MEDICAL SCHOOL HOTLINE
Satoru Izutsu PhD, Contributing Editor

Expanding the Pipeline to Meet the Growing Demand for Physicians

Roy Magnusson MD, MS

pp. 75-76

In the February JABSOM Hotline (Medical School Hotline), we reviewed initial findings of a JABSOM study commissioned by Hawai‘i State Legislature in 2007 to assess trends in physician workforce in our state. Initial results provided to the legislature demonstrate that when compared to national averages, Hawai‘i is currently underserved by at least 500 physicians. Of the approximately 2660 FTE practicing, more than 1000 will be reaching common retirement age of 65 in the next 10 years. Those who reach that milestone currently have a greater than 50% probability of retiring from clinical practice in each of the following decades.

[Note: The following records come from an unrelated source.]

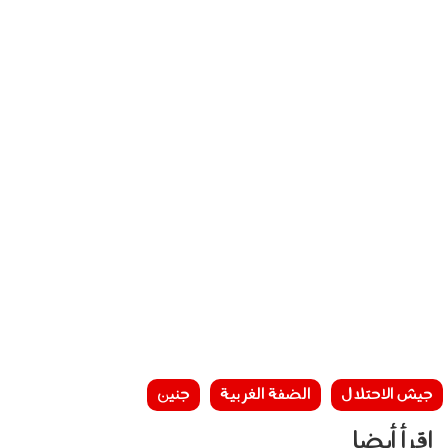
جيش الاحتلال
الضفة الغربية
جنين
إقرأ أيضا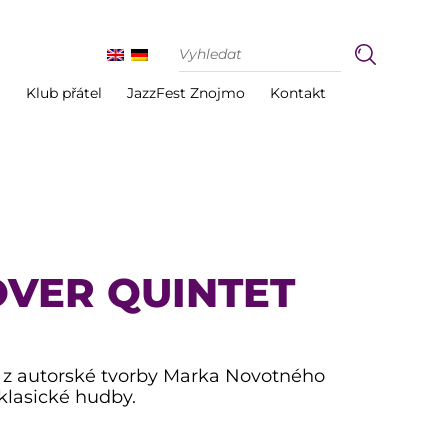
i
Klub přátel
JazzFest Znojmo
Kontakt
VER QUINTET
cí z autorské tvorby Marka Novotného
klasické hudby.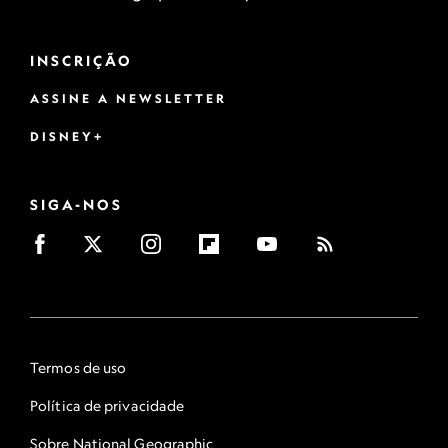
INSCRIÇÃO
ASSINE A NEWSLETTER
DISNEY+
SIGA-NOS
Termos de uso
Política de privacidade
Sobre National Geographic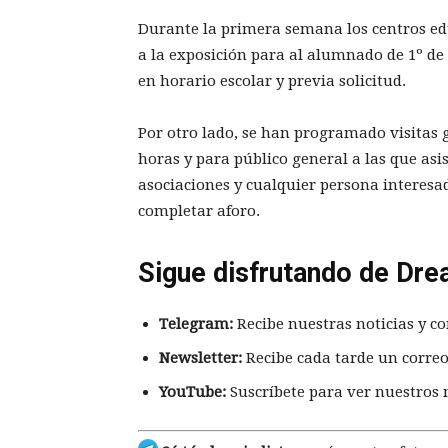
Durante la primera semana los centros edu
a la exposición para al alumnado de 1º de l
en horario escolar y previa solicitud.
Por otro lado, se han programado visitas gu
horas y para público general a las que asis
asociaciones y cualquier persona interesad
completar aforo.
Sigue disfrutando de Dre
Telegram:
Recibe nuestras noticias y co
Newsletter:
Recibe cada tarde un correo
YouTube:
Suscríbete para ver nuestros 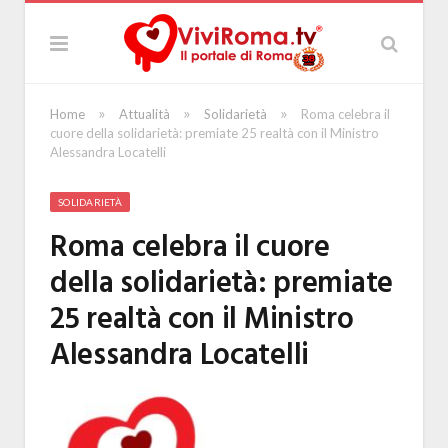
»
»
»
Home
Attualità
Solidarietà
Roma celebra il
cuore della solidarietà: premiate 25 realtà con il Ministro
Alessandra Locatelli
SOLIDARIETÀ
Roma celebra il cuore
della solidarietà: premiate
25 realtà con il Ministro
Alessandra Locatelli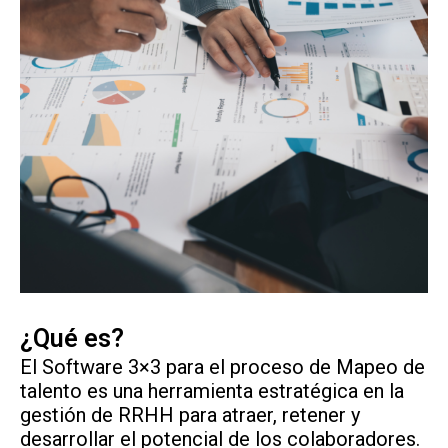
¿Qué es?
El Software 3×3 para el proceso de Mapeo de
talento es una herramienta estratégica en la
gestión de RRHH para atraer, retener y
desarrollar el potencial de los colaboradores.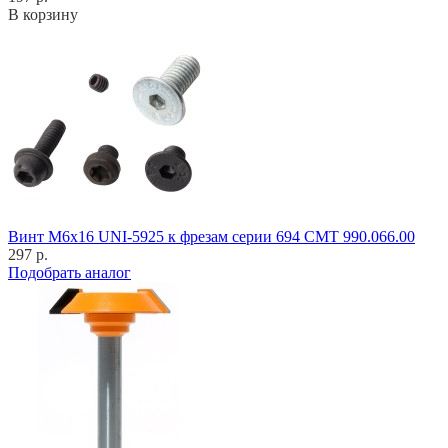
В корзину
Винт M6x16 UNI-5925 к фрезам серии 694 CMT 990.066.00
297 р.
Подобрать аналог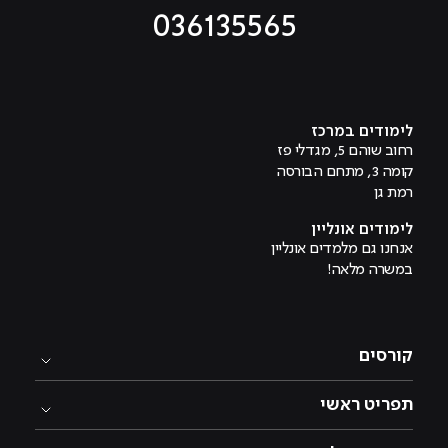
036135565
מוביל לעמוד טיקטוק
מוביל לעמוד פייסבוק
מוביל לעמוד לינקדאין
מוביל לעמוד אינסטגרם
מוביל לעמוד היוטיוב
לימודים במרכז
רחוב שוהם 5, מגדלי פז
קומה 3, מתחם הבורסה
רמת גן
לימודים אונליין
אנחנו גם מלמדים אונליין
במשרה מלאה!
קורסים
תפריט ראשי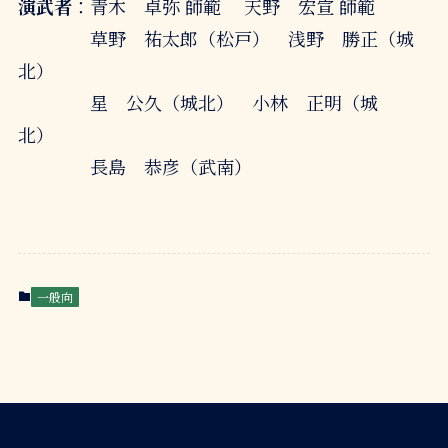
演武者
：青木 卓弥 師範 天野 宏宣 師範
草野 祐太郎（松戸） 浅野 勝正（城
北）
星 公久（城北） 小林 正明（城
北）
長島 恭彦（武南）
一般向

Growth in both the general and aging populations will add a need for 1000 physicians by 2030. This will adversely affect public access to a physician.

The Council on Graduate Medical Education, authorized by Congress in 1986 to provide an ongoing assessment of physician workforce trends, reported in January of 2005 that there would be significant shortages of physicians by 2020.1 The Health Resources and Services Administration (HRSA) confirmed this prediction later that same year.2 In response to growing evidence of this shortage, the American Association of Medical Colleges (AAMC) convened a Physician Workforce Task Force to assess and recommend actions to be taken to respond to the potential for serious shortages. The AAMC Position Statement on Physician Workforce, approved by the AAMC Executive Council on June 15, 2006, contained twelve recommendations intended to “better assure an appropriate supply of physicians while increasing medical education opportunities for Americans.”

The status of seven of these recommendations as they relate to medical education in Hawai‘i follows.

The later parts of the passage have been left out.